The changes in China in the last two decades have no precedent in the twentieth century. It is as
though the ruling class and the Chinese people were as one in resolving that China should become
the leading power in the world. For the country to grow rich, free markets had to be allowed, the
disabling effects of state ownership overcome. The remarkable thing, unforeseen by Western elites
and political theory, was that this happened under a communist government. The rulers
understood that democracy was not essential and perhaps was an impediment to economic
growth. The Chinese of Hong Kong, Singapore, and Taiwan had pointed the way. To legitimize
their hold on power on the mainland, the party kept the flag of socialism flying. A decentralization
of authority--the antithesis of socialism--was called "socialism with Chinese characteristics." But
economic practice could diverge from theory to whatever extent was needed.

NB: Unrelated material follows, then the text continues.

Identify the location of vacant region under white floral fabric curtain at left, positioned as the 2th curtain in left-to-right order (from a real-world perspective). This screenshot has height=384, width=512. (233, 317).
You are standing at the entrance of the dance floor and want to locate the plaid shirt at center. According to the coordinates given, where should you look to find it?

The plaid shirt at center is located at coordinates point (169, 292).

The Chinese leadership had grasped the truth of one of Samuel Johnson's maxims: "There are few
ways in which a man can be more innocently employed than in getting money." Able now to buy
consumer goods, perhaps even an automobile, the people would relish the novelty of prosperity.

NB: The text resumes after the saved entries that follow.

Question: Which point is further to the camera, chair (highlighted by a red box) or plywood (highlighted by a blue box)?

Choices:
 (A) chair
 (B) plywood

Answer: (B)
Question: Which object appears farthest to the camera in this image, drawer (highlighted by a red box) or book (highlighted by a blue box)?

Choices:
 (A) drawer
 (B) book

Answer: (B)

So they would be content to live without politics. Intellectuals, of course, would be madly
frustrated. Accustomed as they were to making trouble and influencing people, they would beat
the drums of protest--always on behalf of the people. But the people would pay them little heed.
Much power had already been ceded to the people--above all the right to work, to earn a living,
to retain the fruits of labor. Those who scorn "trade" and value political rights more highly than
economic rights have failed to appreciate the point. Since 1978, China has enjoyed the largest tax
cuts and the highest economic growth rates in history, according to Alvin Rabushka of the
Hoover Institution. The economy has grown five times faster than that of the United States in the
nineteenth century. If such changes are sustained for the next decade, the consequences will be
felt around the world. In fact, the rise of China is probably fueling the economic boom right now.
How did this happen?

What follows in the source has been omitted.